Git Mailing List Archive on lore.kernel.org
 help / color / Atom feed
From: Elijah Newren <newren@gmail.com>
To: git@vger.kernel.org
Cc: Elijah Newren <newren@gmail.com>
Subject: [PATCH v2 15/20] merge-ort: step 3 of tree writing -- handling subdirectories as we go
Date: Mon,  2 Nov 2020 12:43:39 -0800
Message-ID: <20201102204344.342633-16-newren@gmail.com> (raw)
In-Reply-To: <20201102204344.342633-1-newren@gmail.com>

Our order for processing of entries means that if we have a tree of
files that looks like
   Makefile
   src/moduleA/foo.c
   src/moduleA/bar.c
   src/moduleB/baz.c
   src/moduleB/umm.c
   tokens.txt

Then we will process paths in the order of the leftmost column below.  I
have added two additional columns that help explain the algorithm that
follows; the 2nd column is there to remind us we have oid & mode info we
are tracking for each of these paths (which differs between the paths
which I'm not representing well here), and the third column annotates
the parent directory of the entry:
   tokens.txt               <version_info>    ""
   src/moduleB/umm.c        <version_info>    src/moduleB
   src/moduleB/baz.c        <version_info>    src/moduleB
   src/moduleB              <version_info>    src
   src/moduleA/foo.c        <version_info>    src/moduleA
   src/moduleA/bar.c        <version_info>    src/moduleA
   src/moduleA              <version_info>    src
   src                      <version_info>    ""
   Makefile                 <version_info>    ""

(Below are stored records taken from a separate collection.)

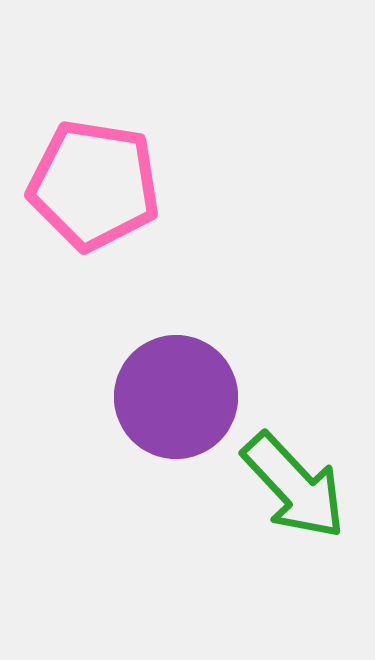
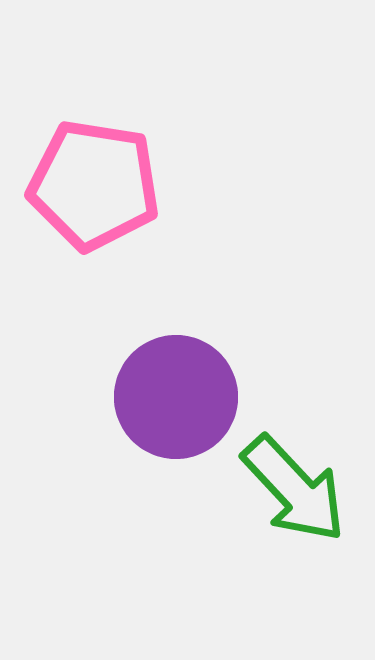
green arrow: moved 3 px down
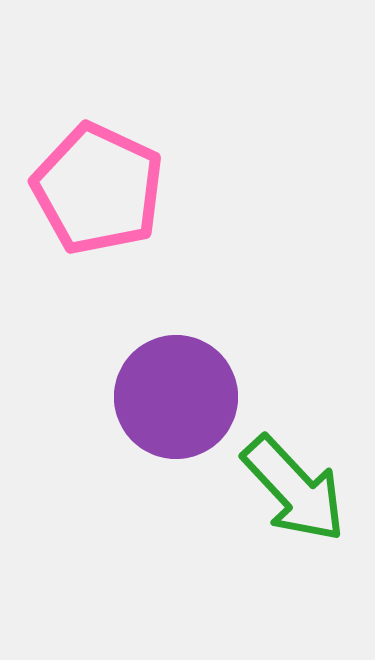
pink pentagon: moved 4 px right, 4 px down; rotated 16 degrees clockwise
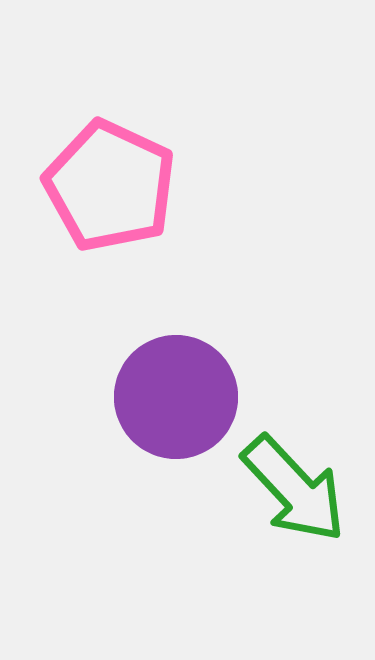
pink pentagon: moved 12 px right, 3 px up
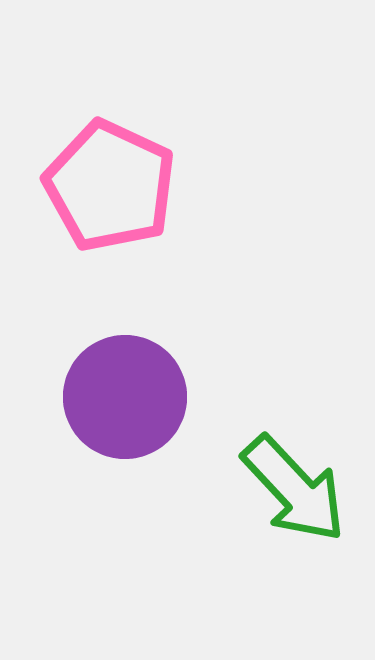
purple circle: moved 51 px left
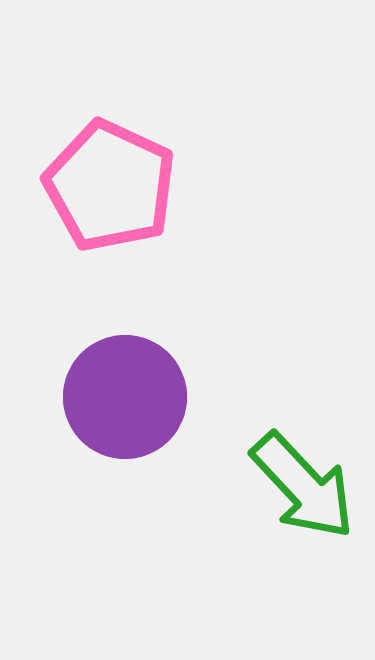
green arrow: moved 9 px right, 3 px up
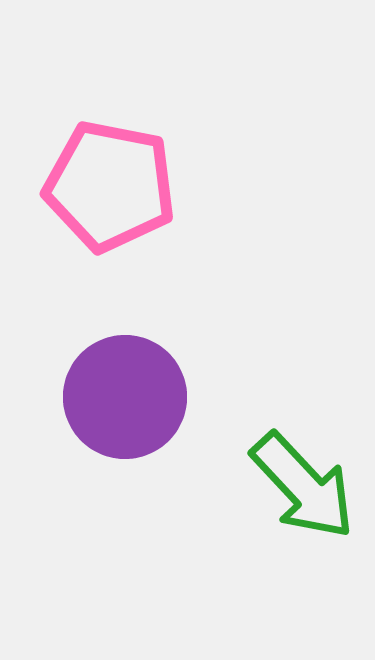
pink pentagon: rotated 14 degrees counterclockwise
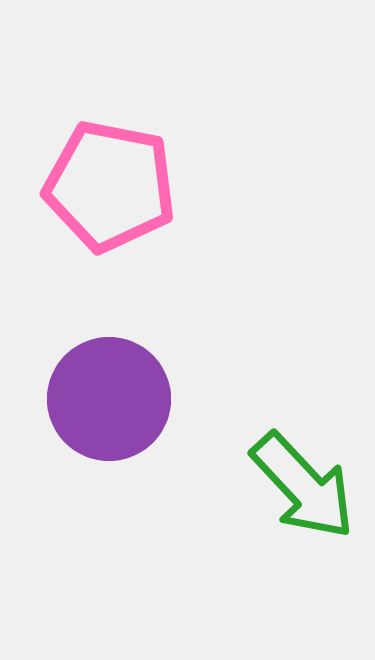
purple circle: moved 16 px left, 2 px down
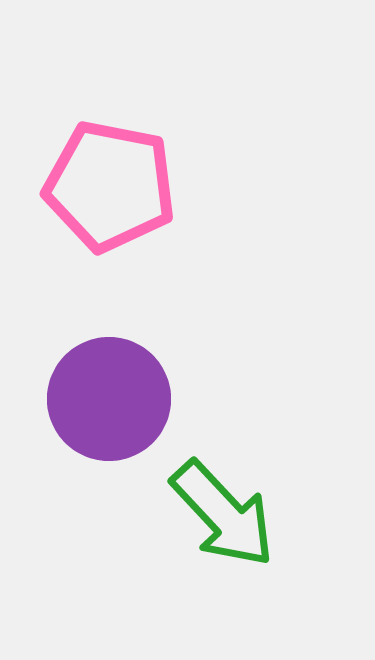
green arrow: moved 80 px left, 28 px down
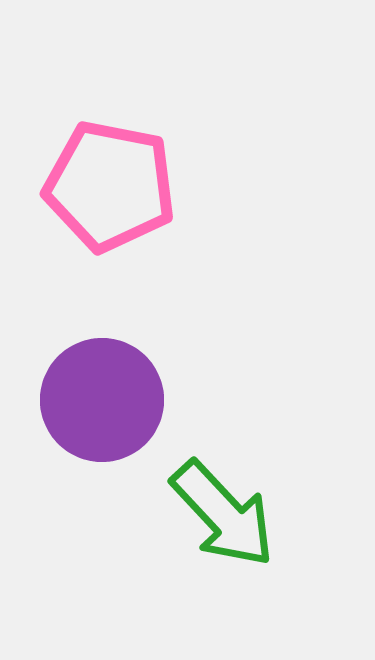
purple circle: moved 7 px left, 1 px down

When the parent directory changes, if it's a subdirectory of the previous
parent directory (e.g. "" -> src/moduleB) then we can just keep appending.
If the parent directory differs from the previous parent directory and is
not a subdirectory, then we should process that directory.

So, for example, when we get to this point:
   tokens.txt               <version_info>    ""
   src/moduleB/umm.c        <version_info>    src/moduleB
   src/moduleB/baz.c        <version_info>    src/moduleB

and note that the next entry (src/moduleB) has a different parent than
the last one that isn't a subdirectory, we should write out a tree for it
   100644 blob <HASH> umm.c
   100644 blob <HASH> baz.c

then pop all the entries under that directory while recording the new
hash for that directory, leaving us with
   tokens.txt               <version_info>        ""
   src/moduleB              <new version_info>    src

This process repeats until at the end we get to
   tokens.txt               <version_info>        ""
   src                      <new version_info>    ""
   Makefile                 <version_info>        ""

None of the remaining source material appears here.